Il VI rapporto Banca dati Anci Conai su raccolta differenziata e riciclo ha evidenziato che ben nove Regioni italiane hanno raggiunto con 5 anni di anticipo l'obiettivo UE del 50% di riciclo. Le Regioni che nel 2015 hanno già superato la percentuale del 50% di materiali avviati a riciclo sono Piemonte, Lombardia, Trentino-Alto Adige, Veneto, Friuli-Venezia Giulia, Emilia-Romagna, Marche, Sardegna e Valle D’Aosta; la Campania, la Toscana e l’Abruzzo sono invece prossime al raggiungimento dell’obiettivo. Lo studio evidenzia un lieve aumento (+0,78%) della produzione dei rifiuti urbani nel 2015, che si attesta a 512 kg per abitante, mentre la percentuale di raccolta differenziata (+3,32%) cresce più velocemente rispetto a quella di avvio al riciclo (+1,77%), una forbice dovuta in larga parte alla qualità dei materiali raccolti. L’intercettazione pro capite di raccolta differenziata segna un +7,90% con 253 kg per abitante, sia pur con grandi differenze fra Regione e Regione: si passa dai 357 kg della Liguria ai 54,81 kg della Sicilia.

http://www.ea.ancitel.it/it/newsview.wp?contentId=NEW3848

 

Centro di coordinamento RAEE.

Il ministero dell'ambiente con un comunicato pubblicato sulla Gu del 29 ottobre 2016 n. 254 ha approvato lo statuto del Centro di coordinamento RAEE. Il Centro è costituito con lo scopo di ottimizzare, uniformando le relative modalità e condizioni, la raccolta, il ritiro e la gestione dei rifiuti di apparecchiature elettriche ed elettroniche (RAEE) in modo omogeneo su tutto il territorio nazionale da parte dei sistemi collettivi per il conferimento agli impianti di trattamento.

http://www.minambiente.it/sites/default/files/archivio/normativa/dim_275_12_10_2016.pdf

 

Regolamento per la verifica della qualifica di sottoprodotto.

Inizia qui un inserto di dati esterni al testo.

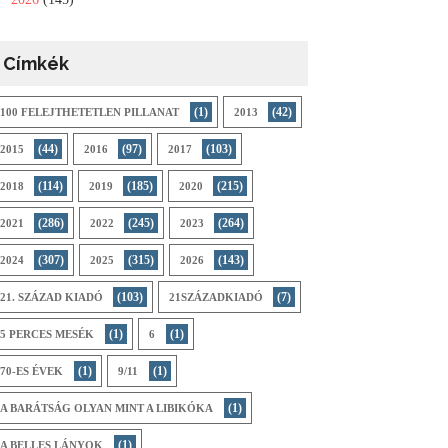
Címkék
(1)
(42)
100 FELEJTHETETLEN PILLANAT
2013
(44)
(97)
(103)
2015
2016
2017
(114)
(185)
(215)
2018
2019
2020
(286)
(245)
(264)
2021
2022
2023
(307)
(315)
(143)
2024
2025
2026
(103)
(7)
21. SZÁZAD KIADÓ
21SZÁZADKIADÓ
(1)
(1)
5 PERCES MESÉK
6
(1)
(1)
70-ES ÉVEK
9/11
(1)
A BARÁTSÁG OLYAN MINT A LIBIKÓKA
(1)
A BELLES LÁNYOK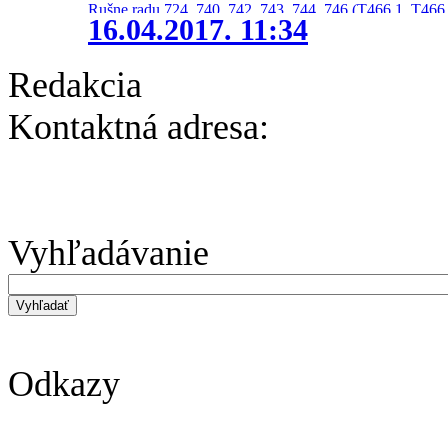
Rušne radu 724, 740, 742, 743, 744, 746 (T466.1, T466.
16.04.2017. 11:34
Redakcia
Kontaktná adresa:
Vyhľadávanie
Odkazy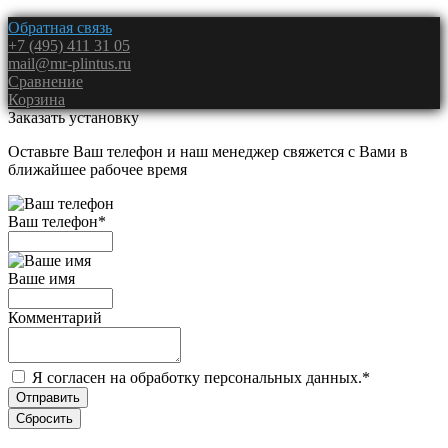
Обратная связь
+7 (495) 411 31 05
mail@mr-plintus.ru
Сравнение
Корзина
Заказать установку
Оставьте Ваш телефон и наш менеджер свяжется с Вами в
ближайшее рабочее время
Ваш телефон
*
Ваше имя
Комментарий
Я согласен на обработку персональных данных.
*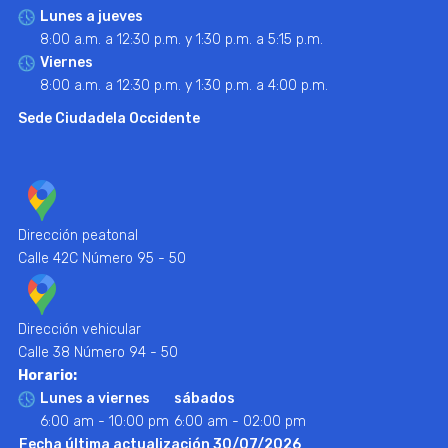
Lunes a jueves
8:00 a.m. a 12:30 p.m. y 1:30 p.m. a 5:15 p.m.
Viernes
8:00 a.m. a 12:30 p.m. y 1:30 p.m. a 4:00 p.m.
Sede Ciudadela Occidente
Dirección peatonal
Calle 42C Número 95 - 50
Dirección vehicular
Calle 38 Número 94 - 50
Horario:
Lunes a viernes
sábados
6:00 am - 10:00 pm
6:00 am - 02:00 pm
Fecha última actualización 30/07/2026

È stato notificato alla Commissione europea il 30 giugno 2016 la Bozza di regolamento recante i criteri indicativi per agevolare la dimostrazione della sussistenza dei requisiti per la qualifica dei residui di produzione come sottoprodotti e non come rifiuti. La Bozza del decreto definisce le condizioni generali da soddisfare perché i residui siano sottoprodotti e non rifiuti, i requisiti concernenti la certezza dell'utilizzo, esclusione di trattamenti diversi dalla normale pratica industriale, requisiti di impiego e di qualità ambientale. L'adozione del regolamento notificato è ritenuta necessaria per rispondere all'esigenza delle imprese e degli operatori economici di disporre di alcuni criteri indicativi che rendano più agevole la dimostrazione della sussistenza dei requisiti richiesti dalla normativa dell'Unione europea e nazionale per poter qualificare i propri residui di lavorazione come sottoprodotti e non come rifiuti.